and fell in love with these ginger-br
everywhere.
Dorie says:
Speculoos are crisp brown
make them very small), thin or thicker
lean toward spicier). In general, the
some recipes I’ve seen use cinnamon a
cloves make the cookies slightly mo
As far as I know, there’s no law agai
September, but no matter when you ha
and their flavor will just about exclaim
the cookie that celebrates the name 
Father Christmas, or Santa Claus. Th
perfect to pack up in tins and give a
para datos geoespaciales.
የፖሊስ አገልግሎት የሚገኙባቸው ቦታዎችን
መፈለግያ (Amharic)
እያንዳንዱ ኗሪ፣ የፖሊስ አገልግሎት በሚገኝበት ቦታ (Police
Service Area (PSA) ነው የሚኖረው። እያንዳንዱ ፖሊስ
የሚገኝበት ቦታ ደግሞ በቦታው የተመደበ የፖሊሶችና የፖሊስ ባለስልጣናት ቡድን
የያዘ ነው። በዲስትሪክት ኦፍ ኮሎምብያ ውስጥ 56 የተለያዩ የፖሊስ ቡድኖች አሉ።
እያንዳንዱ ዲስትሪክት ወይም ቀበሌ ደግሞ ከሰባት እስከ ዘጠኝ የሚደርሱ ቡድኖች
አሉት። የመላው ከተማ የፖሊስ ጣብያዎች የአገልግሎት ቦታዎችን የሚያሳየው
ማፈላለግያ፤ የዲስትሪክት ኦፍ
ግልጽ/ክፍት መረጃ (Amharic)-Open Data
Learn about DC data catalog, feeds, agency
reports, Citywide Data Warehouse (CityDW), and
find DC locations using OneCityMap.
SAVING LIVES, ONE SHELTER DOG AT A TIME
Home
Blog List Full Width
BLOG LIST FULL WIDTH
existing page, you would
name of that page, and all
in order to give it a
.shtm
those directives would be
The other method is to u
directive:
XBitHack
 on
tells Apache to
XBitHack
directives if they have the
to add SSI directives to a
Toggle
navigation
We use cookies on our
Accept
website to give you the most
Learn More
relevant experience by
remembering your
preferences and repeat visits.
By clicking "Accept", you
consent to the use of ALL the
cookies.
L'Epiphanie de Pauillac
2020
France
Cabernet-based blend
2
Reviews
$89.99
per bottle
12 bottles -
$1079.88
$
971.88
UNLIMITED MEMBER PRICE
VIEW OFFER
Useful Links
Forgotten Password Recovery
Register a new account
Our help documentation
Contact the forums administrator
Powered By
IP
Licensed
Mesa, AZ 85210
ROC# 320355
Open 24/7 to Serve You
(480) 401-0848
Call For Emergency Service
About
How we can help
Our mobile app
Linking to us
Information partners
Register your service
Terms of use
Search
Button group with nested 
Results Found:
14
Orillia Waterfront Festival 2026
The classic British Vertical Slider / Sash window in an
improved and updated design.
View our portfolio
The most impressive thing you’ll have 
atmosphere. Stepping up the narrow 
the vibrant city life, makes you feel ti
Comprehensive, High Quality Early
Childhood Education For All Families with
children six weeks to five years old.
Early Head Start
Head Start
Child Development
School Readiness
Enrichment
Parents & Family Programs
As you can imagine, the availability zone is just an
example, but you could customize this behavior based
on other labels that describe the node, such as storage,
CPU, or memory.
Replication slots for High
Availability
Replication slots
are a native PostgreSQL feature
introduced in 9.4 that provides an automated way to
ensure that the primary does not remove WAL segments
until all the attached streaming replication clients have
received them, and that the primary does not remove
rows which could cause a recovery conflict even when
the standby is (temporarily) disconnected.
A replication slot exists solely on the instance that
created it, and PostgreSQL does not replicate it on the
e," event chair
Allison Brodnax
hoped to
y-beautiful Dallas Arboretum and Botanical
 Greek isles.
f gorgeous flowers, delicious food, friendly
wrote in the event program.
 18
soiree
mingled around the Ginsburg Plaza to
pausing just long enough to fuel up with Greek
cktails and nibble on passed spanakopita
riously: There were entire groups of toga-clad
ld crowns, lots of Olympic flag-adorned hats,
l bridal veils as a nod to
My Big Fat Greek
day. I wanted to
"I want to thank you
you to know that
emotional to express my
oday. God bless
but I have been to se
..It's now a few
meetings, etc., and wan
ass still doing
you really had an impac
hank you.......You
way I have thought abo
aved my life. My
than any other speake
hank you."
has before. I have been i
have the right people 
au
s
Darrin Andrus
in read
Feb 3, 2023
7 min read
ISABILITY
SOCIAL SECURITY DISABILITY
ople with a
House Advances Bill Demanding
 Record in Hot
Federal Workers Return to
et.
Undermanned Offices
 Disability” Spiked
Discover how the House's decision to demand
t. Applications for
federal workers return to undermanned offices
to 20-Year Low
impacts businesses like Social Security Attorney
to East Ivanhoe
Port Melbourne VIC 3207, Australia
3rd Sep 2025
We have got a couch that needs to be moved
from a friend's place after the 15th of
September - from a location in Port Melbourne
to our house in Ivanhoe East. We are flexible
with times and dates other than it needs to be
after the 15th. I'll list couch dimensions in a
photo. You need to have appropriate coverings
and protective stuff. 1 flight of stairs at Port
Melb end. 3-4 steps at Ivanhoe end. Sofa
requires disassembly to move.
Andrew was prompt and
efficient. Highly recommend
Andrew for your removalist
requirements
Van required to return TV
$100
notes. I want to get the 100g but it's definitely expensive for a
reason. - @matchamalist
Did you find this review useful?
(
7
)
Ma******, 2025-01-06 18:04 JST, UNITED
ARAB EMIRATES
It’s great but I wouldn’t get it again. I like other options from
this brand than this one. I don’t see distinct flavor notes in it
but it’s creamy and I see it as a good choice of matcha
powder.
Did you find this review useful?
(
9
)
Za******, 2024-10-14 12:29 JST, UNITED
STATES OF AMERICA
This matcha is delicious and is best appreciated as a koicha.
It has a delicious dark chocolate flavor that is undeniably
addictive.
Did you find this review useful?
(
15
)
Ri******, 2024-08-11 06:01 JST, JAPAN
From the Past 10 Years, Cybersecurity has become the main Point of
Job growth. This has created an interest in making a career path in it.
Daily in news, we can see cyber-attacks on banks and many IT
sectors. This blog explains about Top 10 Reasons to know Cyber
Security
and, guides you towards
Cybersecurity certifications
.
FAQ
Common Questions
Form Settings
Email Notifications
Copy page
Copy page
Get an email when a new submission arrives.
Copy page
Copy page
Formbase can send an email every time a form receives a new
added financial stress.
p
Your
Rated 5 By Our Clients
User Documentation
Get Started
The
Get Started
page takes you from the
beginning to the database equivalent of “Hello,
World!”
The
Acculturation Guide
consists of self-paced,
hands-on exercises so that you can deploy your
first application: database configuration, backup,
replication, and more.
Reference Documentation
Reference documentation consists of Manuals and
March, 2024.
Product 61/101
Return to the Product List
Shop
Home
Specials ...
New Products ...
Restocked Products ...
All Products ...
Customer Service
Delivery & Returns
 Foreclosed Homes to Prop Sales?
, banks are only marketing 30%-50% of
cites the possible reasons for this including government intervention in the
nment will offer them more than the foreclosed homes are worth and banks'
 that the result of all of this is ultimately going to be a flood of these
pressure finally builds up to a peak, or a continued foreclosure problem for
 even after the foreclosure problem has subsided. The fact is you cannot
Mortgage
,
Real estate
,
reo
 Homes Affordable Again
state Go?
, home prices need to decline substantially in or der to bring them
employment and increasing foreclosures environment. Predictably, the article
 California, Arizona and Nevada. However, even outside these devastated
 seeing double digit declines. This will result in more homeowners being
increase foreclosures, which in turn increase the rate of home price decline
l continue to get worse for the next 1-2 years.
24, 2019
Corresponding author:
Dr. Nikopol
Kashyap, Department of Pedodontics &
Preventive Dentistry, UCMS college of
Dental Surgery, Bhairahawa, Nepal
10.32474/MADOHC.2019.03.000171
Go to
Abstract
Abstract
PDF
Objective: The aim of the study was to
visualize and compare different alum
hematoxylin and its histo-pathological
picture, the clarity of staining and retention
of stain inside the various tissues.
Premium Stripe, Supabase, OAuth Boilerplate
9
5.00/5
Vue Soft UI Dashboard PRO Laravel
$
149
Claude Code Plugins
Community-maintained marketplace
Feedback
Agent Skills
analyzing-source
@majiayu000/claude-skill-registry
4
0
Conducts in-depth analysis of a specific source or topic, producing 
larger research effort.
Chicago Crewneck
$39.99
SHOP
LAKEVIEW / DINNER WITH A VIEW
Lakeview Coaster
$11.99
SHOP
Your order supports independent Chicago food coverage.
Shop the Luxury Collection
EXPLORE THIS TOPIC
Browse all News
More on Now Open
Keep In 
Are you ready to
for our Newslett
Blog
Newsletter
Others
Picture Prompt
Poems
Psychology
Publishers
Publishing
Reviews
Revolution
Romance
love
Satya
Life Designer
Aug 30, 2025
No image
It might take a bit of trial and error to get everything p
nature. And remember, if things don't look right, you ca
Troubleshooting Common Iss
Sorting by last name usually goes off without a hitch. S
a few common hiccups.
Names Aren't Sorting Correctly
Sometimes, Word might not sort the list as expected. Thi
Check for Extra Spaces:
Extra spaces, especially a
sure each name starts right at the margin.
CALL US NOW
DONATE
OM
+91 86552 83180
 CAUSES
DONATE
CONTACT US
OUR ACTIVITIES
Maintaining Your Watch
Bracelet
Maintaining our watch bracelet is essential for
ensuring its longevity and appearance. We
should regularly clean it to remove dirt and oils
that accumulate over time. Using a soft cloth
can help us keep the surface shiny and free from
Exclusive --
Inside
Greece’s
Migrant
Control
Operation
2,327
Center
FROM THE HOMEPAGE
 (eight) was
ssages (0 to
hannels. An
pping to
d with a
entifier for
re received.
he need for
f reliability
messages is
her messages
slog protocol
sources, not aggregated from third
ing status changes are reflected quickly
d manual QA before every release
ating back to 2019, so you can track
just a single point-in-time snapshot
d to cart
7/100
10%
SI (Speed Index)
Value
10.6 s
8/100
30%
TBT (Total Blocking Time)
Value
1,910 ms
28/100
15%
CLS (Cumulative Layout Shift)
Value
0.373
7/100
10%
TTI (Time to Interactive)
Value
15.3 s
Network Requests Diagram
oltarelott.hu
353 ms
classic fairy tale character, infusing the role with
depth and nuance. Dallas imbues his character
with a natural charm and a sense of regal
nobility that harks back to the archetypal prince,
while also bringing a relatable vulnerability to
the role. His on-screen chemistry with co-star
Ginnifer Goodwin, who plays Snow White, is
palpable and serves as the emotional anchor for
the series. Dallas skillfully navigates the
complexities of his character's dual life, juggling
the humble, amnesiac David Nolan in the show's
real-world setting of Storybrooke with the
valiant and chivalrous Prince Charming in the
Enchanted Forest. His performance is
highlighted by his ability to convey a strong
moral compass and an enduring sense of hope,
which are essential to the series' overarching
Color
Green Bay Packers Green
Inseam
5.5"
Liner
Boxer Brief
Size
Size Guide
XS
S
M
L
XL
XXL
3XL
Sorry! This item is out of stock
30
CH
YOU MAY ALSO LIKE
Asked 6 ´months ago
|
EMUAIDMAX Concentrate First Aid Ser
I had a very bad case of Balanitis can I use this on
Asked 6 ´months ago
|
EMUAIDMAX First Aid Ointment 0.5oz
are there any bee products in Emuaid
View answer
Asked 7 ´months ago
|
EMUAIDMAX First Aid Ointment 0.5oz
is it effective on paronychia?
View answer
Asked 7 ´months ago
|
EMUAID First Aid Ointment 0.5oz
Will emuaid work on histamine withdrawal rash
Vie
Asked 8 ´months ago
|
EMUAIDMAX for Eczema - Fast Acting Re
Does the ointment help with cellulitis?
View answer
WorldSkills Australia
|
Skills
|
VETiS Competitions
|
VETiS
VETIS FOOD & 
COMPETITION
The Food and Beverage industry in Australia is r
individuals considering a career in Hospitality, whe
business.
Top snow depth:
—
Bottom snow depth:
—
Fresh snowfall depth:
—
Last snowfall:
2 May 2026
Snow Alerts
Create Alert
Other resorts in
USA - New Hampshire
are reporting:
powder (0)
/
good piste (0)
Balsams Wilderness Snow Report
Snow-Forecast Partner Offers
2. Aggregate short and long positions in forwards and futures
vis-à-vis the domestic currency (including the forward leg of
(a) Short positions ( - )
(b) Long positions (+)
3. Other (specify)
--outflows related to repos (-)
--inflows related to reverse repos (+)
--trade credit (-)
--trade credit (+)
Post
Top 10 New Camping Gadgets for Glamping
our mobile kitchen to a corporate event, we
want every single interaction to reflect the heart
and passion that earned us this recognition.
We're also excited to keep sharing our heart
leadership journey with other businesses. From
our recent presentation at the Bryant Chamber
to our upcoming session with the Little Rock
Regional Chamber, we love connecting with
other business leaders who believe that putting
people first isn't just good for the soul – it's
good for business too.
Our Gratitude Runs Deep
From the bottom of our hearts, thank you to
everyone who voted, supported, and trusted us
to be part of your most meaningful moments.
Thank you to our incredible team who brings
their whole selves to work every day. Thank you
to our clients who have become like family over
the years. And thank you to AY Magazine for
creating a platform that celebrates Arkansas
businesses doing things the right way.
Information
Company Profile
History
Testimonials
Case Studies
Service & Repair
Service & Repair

YOUR TASK: Only one part of the material above is to be transcribed, namely the lines starting with the line that has "for our Newslett" and going on through the line that has "entifier for", exactly as they stand.

TASK SOLUTION:
for our Newslett
Blog
Newsletter
Others
Picture Prompt
Poems
Psychology
Publishers
Publishing
Reviews
Revolution
Romance
love
Satya
Life Designer
Aug 30, 2025
No image
It might take a bit of trial and error to get everything p
nature. And remember, if things don't look right, you ca
Troubleshooting Common Iss
Sorting by last name usually goes off without a hitch. S
a few common hiccups.
Names Aren't Sorting Correctly
Sometimes, Word might not sort the list as expected. Thi
Check for Extra Spaces:
Extra spaces, especially a
sure each name starts right at the margin.
CALL US NOW
DONATE
OM
+91 86552 83180
 CAUSES
DONATE
CONTACT US
OUR ACTIVITIES
Maintaining Your Watch
Bracelet
Maintaining our watch bracelet is essential for
ensuring its longevity and appearance. We
should regularly clean it to remove dirt and oils
that accumulate over time. Using a soft cloth
can help us keep the surface shiny and free from
Exclusive --
Inside
Greece’s
Migrant
Control
Operation
2,327
Center
FROM THE HOMEPAGE
 (eight) was
ssages (0 to
hannels. An
pping to
d with a
entifier for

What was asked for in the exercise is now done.